## AIM OF THE TASK
Starting at the line that holds "Datenschutz", reproduce each line exactly up to and including the last line of the records below. Pictures stay out.

----- GIVEN INFORMATION

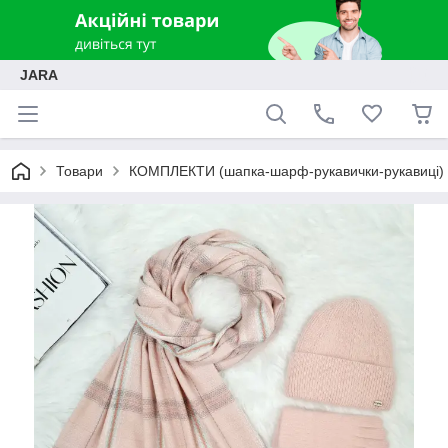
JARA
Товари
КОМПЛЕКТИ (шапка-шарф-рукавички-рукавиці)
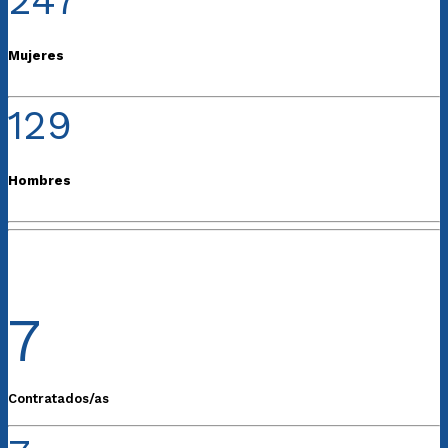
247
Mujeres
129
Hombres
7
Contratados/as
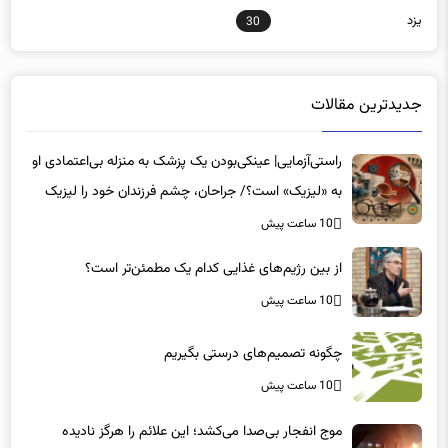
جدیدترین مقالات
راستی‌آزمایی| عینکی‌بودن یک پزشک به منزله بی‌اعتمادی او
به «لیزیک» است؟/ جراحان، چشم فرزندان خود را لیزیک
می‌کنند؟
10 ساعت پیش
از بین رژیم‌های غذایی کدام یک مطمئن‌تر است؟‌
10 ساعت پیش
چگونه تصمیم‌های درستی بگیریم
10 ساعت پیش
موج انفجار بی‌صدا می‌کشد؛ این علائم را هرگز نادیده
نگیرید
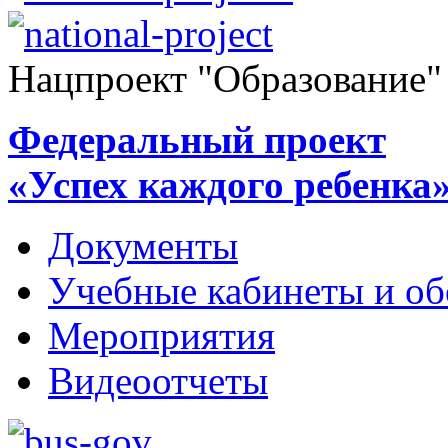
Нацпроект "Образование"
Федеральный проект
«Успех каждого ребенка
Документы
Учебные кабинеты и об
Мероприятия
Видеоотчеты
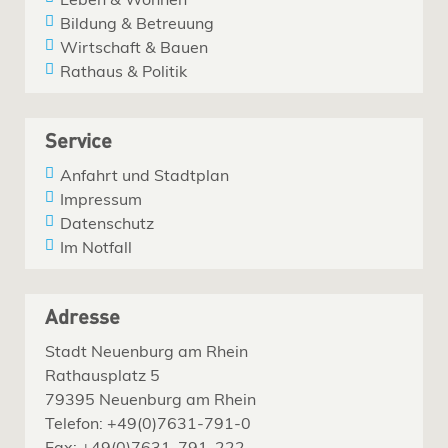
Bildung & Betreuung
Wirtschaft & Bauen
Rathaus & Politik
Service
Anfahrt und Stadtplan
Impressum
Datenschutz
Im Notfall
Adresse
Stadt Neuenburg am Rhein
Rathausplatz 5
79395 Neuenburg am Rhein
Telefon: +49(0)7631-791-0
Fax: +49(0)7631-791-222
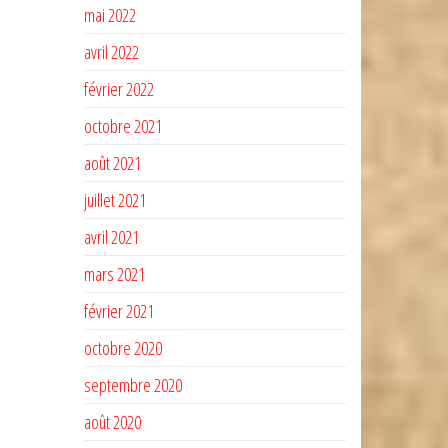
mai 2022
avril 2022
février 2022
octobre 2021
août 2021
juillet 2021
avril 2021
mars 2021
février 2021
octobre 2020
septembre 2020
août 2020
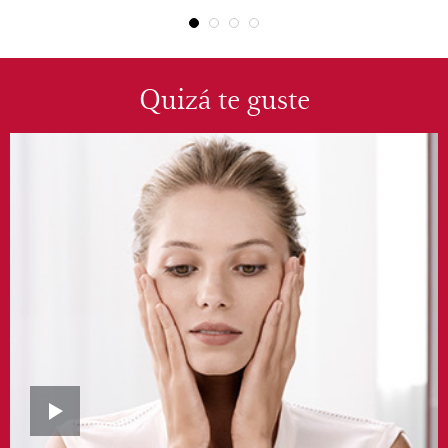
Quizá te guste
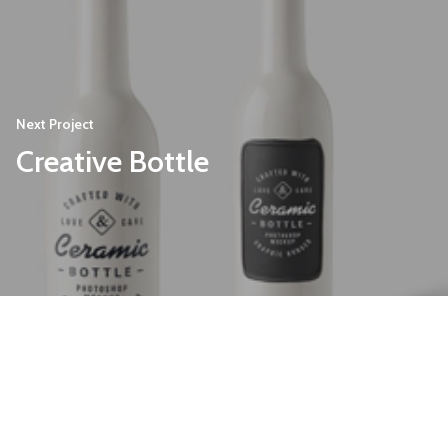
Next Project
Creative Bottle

----------

## WORKED SOLUTION
Datenschutz
Im Notfall
Adresse
Stadt Neuenburg am Rhein
Rathausplatz 5
79395 Neuenburg am Rhein
Telefon: +49(0)7631-791-0
Fax: +49(0)7631-791-222
mai 2022
avril 2022
février 2022
octobre 2021
août 2021
juillet 2021
avril 2021
mars 2021
février 2021
octobre 2020
septembre 2020
août 2020
Quizá te guste
Next Project
Creative Bottle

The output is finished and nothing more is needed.